This project is the work undertaken by Catalyst AI for Greenvale involving the classification of potatoes into midsize bands. This was achieved by using only the weight of the sample to be classified and using a KNN classifier fed historical data to decide the most likely band the sample should fall in.
In order to run this container you'll need docker installed.
Simply build the container
docker build -t greenvale-knn .
And run it whilst opening port 8000
docker run -p 8000:8000 greenvale-knn
There are currently two api endpoints offering a simple response with additional statistics and another that includes mu, CoV, and k in the response.
Takes an array of tuber samples and returns their classified midsize bands.
- URL
/classify
- Method
POST
- Data Params
Currently the classifier uses the first sample as reference to the variety being classified. This creates the requirement that for any single request, all the samples must be of the same variety.
[
{
"variety": "MarisPiper",
"tuber_id": "00001",
"sample_id": "510c1fb0",
"tuber_weight": 113.1
},
{
"variety": "MarisPiper",
"tuber_id": "00002",
"sample_id": "510c1fb0",
"tuber_weight": 103.3
}
]
- Response
- Code:
200
Content
- Code:
[
{
"sample_id": "510c1fb0",
"tuber_details": [
{
"variety": "MarisPiper",
"tuber_weight": 20.1,
"size_band": 27.5,
"tuber_id": "00154"
}
]
}
]
Takes an array of tuber samples and returns their classified midsize bands, along with calculated mu, CoV, and k for the input sample collection.
- URL
/expanded-classify
- Method
POST
- Data Params
Currently the classifier uses the first sample as reference to the variety being classified.
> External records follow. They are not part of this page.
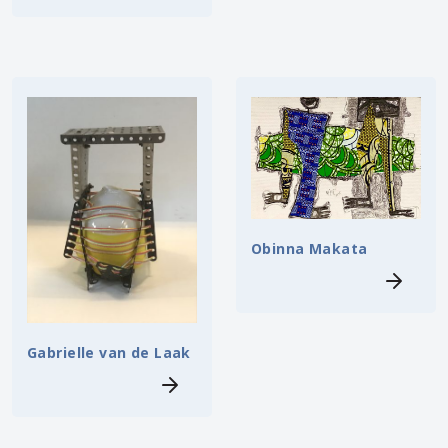
Obinna Makata
Gabrielle van de Laak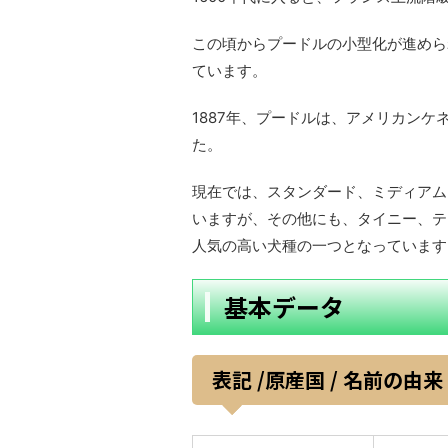
この頃からプードルの小型化が進めら
ています。
1887年、プードルは、アメリカンケ
た。
現在では、スタンダード、ミディアム
いますが、その他にも、タイニー、テ
人気の高い犬種の一つとなっています
基本データ
表記 /原産国 / 名前の由来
This creates the requirement that for any single request, all the samples must be of the same variety.
[
{
"variety": "MarisPiper",
"tuber_id": "00001",
"sample_id": "510c1fb0",
"tuber_weight": 113.1
},
{
"variety": "MarisPiper",
"tuber_id": "00002",
"sample_id": "510c1fb0",
"tuber_weight": 103.3
}
]
- Response
- Code:
200
Content
- Code:
[
{
"sample_id": "510c1fb0",
"tuber_details": [
{
"variety": "MarisPiper",
"tuber_weight": 20.1,
"size_band": 27.5,
"tuber_id": "00154"
}
]
}
]
The training data is stored per variety in .csv
files within the training_data
folder. If more data is avaiable it can be added to the end of the csv in any order as long as the format is maintained.
When adding new varieties, the variety name and k-value for the knn classifier should be added to the constants.py
file. Also, the data relevant to the variety should be added to a new file named {variety_name}_TuberData.csv
with the data it contains in the same format as the pre-existing files.